In einer einzigen fließenden Bewegung stand er auf, holte mit zwei großen Schritten die Schlange ein, ergriff diese in einer schnellen Bewegung am Kopf und tötete das Tier durch ein kurzes Zudrücken von Daumen und Zeigefinger der rechten Hand. Sodann warf er die tote Schlange dorthin, wo er beim Betreten der Höhle die Ausrüstungstasche abgestellt hatte und kniete fast im selben Augenblick wieder neben Jim.
Ohne zu zögern nahm er dessen rechte Hand in seine, sah sofort den Abdruck von drei Zähnen, die die Schlange zweifellos in Jims Hand hinterlassen hatte. Die dumpfen, unfokussierten Wellen, die Jim in seinem bewusstlosen Zustand aussendete und die er aufgrund der direkten Berührung ihrer Hände spüren konnte, ignorierte er. Aus seinem eigenen Hemd riss er sodann einen Streifen blauen Stoffes heraus und band damit Jims Arm im Bereich des Oberarmes ab. Dann umschloss er die Bissstelle an Jims Hand mit seinen Lippen und begann, so schnell und kräftig er konnte zu saugen.
Er konzentrierte sich hierbei allein auf das Notwendige, nämlich das Heraussaugen des Giftes aus Jims Körper und unterdrückte das unlogische Unbehagen, das ihn dabei überkam. Denn auch, wenn der Berührung fremder Hände, insbesondere mit den eigenen Lippen, nach vulkanischem Standard eine intime, wenn nicht sogar sexuelle Komponente innewohnte, waren solche Gedanken hier völlig unlogisch und fehl am Platz. Das Gift musste aus Jims Körper heraus und es herauszusaugen war hierbei mangels anderer Alternativen die einzig erfolgversprechende Möglichkeit. Darüber hinaus war Jim ein Mensch, kein Vulkanier. Die menschlichen Hände waren bei weitem nicht so berührungsempfindlich wie die vulkanischen. Und in aller Regel maßen die Menschen einer Berührung der Hände auch keinerlei weitergehende Bedeutung bei.
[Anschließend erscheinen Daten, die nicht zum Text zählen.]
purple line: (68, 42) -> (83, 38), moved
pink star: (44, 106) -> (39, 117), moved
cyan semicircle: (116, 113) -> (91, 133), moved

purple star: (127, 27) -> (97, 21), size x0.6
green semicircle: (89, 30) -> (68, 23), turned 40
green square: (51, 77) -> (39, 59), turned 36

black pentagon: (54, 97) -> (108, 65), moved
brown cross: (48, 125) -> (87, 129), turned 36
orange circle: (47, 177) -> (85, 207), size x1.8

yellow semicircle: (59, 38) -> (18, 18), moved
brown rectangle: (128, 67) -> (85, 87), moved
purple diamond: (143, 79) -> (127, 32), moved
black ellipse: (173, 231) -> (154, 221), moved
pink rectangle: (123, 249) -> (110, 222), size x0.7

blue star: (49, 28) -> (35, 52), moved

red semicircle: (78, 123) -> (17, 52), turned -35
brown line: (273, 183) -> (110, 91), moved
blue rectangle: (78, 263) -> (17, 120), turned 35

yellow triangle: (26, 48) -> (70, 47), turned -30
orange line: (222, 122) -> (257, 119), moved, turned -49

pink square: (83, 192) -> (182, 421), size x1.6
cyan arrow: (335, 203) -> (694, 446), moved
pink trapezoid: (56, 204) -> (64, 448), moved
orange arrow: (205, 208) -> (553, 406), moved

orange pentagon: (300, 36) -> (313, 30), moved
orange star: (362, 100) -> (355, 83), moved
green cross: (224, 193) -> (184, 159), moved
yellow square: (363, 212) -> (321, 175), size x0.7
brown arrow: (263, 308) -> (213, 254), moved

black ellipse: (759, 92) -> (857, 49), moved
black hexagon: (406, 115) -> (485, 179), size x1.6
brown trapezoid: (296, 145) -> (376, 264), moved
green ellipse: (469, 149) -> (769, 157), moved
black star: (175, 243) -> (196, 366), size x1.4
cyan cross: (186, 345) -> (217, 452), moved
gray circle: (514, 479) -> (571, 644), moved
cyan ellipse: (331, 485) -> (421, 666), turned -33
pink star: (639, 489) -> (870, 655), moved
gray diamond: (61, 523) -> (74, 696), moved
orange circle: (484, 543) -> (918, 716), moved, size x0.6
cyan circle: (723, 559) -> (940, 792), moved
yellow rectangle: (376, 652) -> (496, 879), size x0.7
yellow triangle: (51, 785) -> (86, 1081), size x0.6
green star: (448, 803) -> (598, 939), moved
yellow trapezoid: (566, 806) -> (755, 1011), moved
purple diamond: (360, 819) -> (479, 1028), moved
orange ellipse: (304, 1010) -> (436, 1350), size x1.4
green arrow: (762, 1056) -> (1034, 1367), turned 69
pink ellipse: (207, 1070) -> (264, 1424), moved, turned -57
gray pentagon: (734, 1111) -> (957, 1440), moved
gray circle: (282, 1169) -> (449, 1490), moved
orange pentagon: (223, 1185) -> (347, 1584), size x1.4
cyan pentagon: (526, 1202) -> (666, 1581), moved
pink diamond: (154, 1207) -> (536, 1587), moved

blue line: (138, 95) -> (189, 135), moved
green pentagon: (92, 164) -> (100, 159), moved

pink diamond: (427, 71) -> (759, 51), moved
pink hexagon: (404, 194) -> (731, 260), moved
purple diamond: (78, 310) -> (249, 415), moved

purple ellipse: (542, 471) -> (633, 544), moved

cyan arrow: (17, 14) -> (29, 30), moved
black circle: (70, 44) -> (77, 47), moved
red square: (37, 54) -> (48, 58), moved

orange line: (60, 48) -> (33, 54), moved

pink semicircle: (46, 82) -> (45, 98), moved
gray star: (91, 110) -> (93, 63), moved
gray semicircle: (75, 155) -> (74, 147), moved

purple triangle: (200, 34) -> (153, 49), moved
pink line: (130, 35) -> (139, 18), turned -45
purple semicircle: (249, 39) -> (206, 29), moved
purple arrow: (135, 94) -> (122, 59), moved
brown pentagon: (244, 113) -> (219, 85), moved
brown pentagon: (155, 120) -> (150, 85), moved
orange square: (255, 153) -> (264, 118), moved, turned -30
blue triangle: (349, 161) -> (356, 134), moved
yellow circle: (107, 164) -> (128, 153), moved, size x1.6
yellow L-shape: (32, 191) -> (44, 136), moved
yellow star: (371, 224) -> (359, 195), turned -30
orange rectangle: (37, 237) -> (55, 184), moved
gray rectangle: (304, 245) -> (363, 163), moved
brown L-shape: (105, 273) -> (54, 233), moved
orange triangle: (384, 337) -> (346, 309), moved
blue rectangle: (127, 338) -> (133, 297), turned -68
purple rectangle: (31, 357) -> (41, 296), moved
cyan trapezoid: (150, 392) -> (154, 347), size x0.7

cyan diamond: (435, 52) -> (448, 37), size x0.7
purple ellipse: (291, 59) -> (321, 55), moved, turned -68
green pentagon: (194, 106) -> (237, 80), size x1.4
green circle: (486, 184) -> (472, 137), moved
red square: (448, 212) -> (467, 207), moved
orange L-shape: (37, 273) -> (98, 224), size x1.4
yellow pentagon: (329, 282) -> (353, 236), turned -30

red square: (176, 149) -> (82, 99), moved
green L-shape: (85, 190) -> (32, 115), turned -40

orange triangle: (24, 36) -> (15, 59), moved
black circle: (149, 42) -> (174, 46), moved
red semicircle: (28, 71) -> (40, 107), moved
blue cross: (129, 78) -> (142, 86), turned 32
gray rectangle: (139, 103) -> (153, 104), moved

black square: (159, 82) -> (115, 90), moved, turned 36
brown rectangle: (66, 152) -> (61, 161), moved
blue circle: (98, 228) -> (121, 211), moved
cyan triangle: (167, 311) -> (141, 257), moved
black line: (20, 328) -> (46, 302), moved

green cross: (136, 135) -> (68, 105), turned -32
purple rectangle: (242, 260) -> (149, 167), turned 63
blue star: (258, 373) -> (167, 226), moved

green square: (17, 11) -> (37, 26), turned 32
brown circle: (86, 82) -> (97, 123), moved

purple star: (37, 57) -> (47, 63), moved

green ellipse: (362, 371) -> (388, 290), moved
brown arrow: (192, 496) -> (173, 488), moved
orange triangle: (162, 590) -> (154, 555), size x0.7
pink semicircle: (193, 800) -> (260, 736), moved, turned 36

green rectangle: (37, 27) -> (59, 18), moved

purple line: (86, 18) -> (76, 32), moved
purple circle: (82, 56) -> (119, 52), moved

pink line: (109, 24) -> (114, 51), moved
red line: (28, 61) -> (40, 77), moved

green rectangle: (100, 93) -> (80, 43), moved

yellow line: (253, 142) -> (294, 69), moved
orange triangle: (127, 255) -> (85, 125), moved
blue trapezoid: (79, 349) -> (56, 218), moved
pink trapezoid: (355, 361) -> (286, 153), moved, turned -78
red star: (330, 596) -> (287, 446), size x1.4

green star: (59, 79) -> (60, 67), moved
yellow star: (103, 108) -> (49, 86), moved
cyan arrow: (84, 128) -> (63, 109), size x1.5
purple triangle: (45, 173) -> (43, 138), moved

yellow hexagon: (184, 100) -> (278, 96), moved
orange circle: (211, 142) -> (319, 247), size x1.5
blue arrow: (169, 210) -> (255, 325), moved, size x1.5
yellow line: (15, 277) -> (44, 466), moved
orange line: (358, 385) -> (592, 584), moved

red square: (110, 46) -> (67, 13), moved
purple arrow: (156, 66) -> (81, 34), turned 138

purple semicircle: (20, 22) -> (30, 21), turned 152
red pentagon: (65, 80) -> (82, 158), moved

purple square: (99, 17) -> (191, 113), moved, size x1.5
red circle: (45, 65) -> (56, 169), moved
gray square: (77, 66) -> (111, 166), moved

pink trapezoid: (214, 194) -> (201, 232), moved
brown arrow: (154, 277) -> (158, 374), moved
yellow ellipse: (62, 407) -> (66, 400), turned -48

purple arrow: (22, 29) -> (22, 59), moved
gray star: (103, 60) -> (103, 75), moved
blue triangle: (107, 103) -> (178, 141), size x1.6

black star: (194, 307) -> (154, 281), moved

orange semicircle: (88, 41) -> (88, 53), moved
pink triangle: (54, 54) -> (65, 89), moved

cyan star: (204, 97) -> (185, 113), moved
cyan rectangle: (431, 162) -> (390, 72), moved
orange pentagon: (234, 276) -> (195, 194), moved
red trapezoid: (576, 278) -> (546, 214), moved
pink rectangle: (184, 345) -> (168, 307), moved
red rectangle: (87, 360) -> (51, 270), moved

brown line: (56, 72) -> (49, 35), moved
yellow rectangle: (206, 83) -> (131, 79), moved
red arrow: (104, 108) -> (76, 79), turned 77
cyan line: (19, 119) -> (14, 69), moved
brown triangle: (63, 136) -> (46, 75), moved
Also saugte er weiter und nur wenige Augenblicke später spürte er, wie eine bitter schmeckende Flüssigkeit, vermischt mit dem metallenen Geschmack menschlichen Blutes in seine Mundhöhle floss. Er unterbrach das Saugen, wandte seinen Kopf nach links und spuckte das mit Blut vermischte Gift auf den Höhlenboden. Dann wiederholte er die Behandlung. So oft, bis er sich sicher war, kein weiteres Gift mehr aus Jims Blutkreislauf heraussaugen zu können.
Er sah in Jims blasses Gesicht, sah, dass dessen Augen noch immer geschlossen waren.
Er suchte nach Jims Puls. Und fand ihn – wenn auch deutlich schwächer als er gehofft hatte. Auch schien der Puls ein wenig zu flattern und allein diese Feststellung führte dazu, dass er eine gewisse Besorgnis nur schwer unterdrücken konnte. Noch einmal lockerte er seine Schilde, um über den noch immer bestehenden direkten Hautkontakt nach Jims Bewusstsein auszugreifen, konnte aber weiterhin nur dumpfe Wellen der Bewusstlosigkeit empfangen.
Obwohl ihm die Sinnlosigkeit seines Tuns bereits klar war, ließ er Jims Hand los und betätigte stattdessen seinen Kommunikator, nicht gewillt eine Möglichkeit, und sei sie auch nur höchstens theoretischer Natur, unversucht zu lassen. Und doch war er alles andere als überrascht, als sich Mr. Scott auf seine Versuche hin, diesen zu erreichen, nicht meldete.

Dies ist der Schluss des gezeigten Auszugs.